Mesmo prestes a iniciar a década de 20 do século XXI ainda se mantêm a desafortunada prática da medicina baseada em eminência na perícia judicial, que consiste na seguinte disposição:

1) O indivíduo A é (alegou ser) uma autoridade no assunto X.
2) O indivíduo A faz afirmação W sobre assunto X.
3) Logo, W é verdade.

É uma improbidade intelectual esse apelo à autoridade, por parte de indivíduo solipsista com o argumento frágil e retórico da experiência pessoal de décadas ou pelo número de milhares de perícias realizadas para basear sua conclusão. Frequentemente não é possível nem ao mesmo provar a atuação de forma contínua, efetiva e de alta densidade em todas décadas que alega ou que realizou pessoalmente os milhares de exames periciais que alardeia, não passando de mera alegação que não vem carreada de comprovação contundente e incontroversa em ato contínuo. Certas vezes até enveredou para o empreendedorismo, dedicando-se a outras atividades, mesmo assim contando esse tempo de vida como experiência profissional e utilizando como argumento para firmar uma conclusão que deveria ser técnica ou científica.

Não é incomum um assistente técnico utilizar a estratégia falaciosa de tentar convencer o perito ou o outro assistente técnico de seu ponto de vista (e finalmente, o magistrado) em defesa de seu contratante, por argumento baseado em sua experiência pessoal de décadas de profissão, acreditando que irá encontrar o efeito Roma locuta, causa finita est. É o que Robert. M. Wachter (Goldman Cecil Medicina, 24 ed) chama de “medicina baseada em eminência”.
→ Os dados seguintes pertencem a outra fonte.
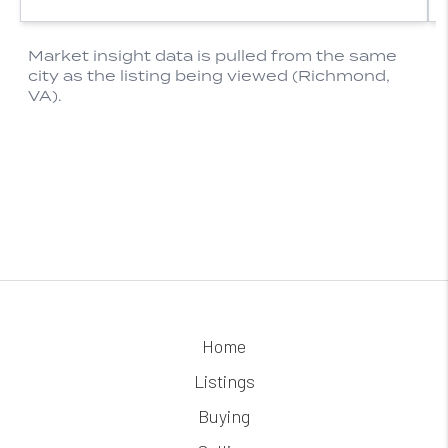
Home
Listings
Buying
Juliana Midori Hayashide (São Paul, 2015, p. 133) cita Fletcher et. al. (2014) que abordam que “a ‘medicina baseada em eminência’, é representada por colegas mais experientes que acreditam que a experiência supera as evidências”.
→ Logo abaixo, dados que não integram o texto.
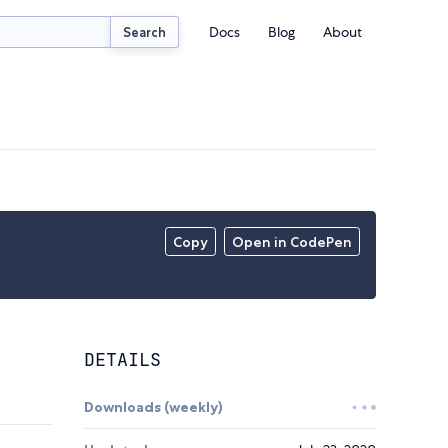
Docs
Blog
About
Search
Copy
Open in CodePen
DETAILS
Downloads (weekly)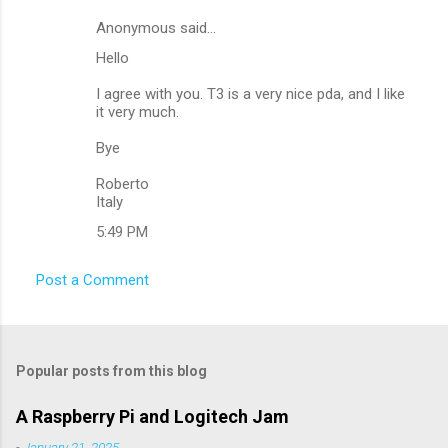
Anonymous said…
C
Hello
o
m
I agree with you. T3 is a very nice pda, and I like
it very much.
m
Bye
e
n
Roberto
Italy
t
5:49 PM
s
Post a Comment
Popular posts from this blog
A Raspberry Pi and Logitech Jam
-
January 21, 2025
Esse apontamento é mais um modo de expresssar a frase: “Você sabe com quem está falando”?

Acerca desse questionamento, Mário Sérgio Cortella (aqui) (re)lembra que:

“Você é um entre 6,4 bilhões de indivíduos [atuais, 7.6 bilhões] pertencente a uma única espécie, entre outras três milhões de espécies classificadas, que vive num planetinha, que gira em torno de uma estrelinha, que é uma entre 100 bilhões de estrelas que compõem uma galáxia, que é uma entre outras 200 bilhões de galáxias num dos universos possíveis e que vai desaparecer.” (CORTELLA)
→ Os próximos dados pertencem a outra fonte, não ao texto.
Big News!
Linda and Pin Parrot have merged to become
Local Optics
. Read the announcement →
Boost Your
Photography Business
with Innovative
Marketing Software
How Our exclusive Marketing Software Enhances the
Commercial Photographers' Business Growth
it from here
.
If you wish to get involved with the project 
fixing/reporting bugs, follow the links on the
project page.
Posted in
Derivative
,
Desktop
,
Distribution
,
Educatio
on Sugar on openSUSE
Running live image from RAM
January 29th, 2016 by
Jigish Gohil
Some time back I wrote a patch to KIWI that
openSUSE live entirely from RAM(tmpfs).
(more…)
Gustavo Bernardo aponta que “O senso comum se apóia na noção de experiência para sustentar suas certezas, recorrendo ao clichê: ‘eu sei por experiência própria’. (Ed. Annablume, p. 92, grifo nosso)

Esse argumentum ad verecundiam continua a ser utilizado hodiernamente, tornando a discussão entre peritos e entre assistentes técnicos uma dialética erística, em tempos de relativismo. Revela nonsense e relutância de compreender o momento atual da sociedade acreditar que irá ludibriar pessoas letradas com o argumentum ad verecundiam no campo de discussão técnica pericial, afundado na alegoria dos macacos (aqui) ao supor que as coisas sempre se manterão sem crítica.

Acerca do relativismo que “cada um atribui os sentidos que quer” as coisas, elucida o corajoso jurista Lênio Streck (aqui):

“Ora, não haveria aí uma contradição insolúvel, isto é, se tudo é relativo, é exatamente por isso que não devo acreditar em uma decisão (ou escolha) feita a partir exatamente da… relatividade? Elementar, pois não? Se tudo é relativo, inclusive o emissor da mensagem acabou de dizer algo relativizável… Isso é o que se chama de uma contradição performativa.” (STRECK, 2013).

 De fato, por que o perito ou assistente técnico relativista que se funda na experiência pessoal para se fundamentar imagina que alguém irá acreditar em sua avaliação, se “inclusive o emissor da mensagem acabou de dizer algo relatizável”?

O apelo à autoridade olvida que célebres pessoas tiveram destaque quando da juventude, o que seriam acusadas injustamente de pouca experiência pelos indivíduos que utilizam dessa falácia. Reitera-se que experiência não é condição necessária para maturidade, conhecimento e sabedoria.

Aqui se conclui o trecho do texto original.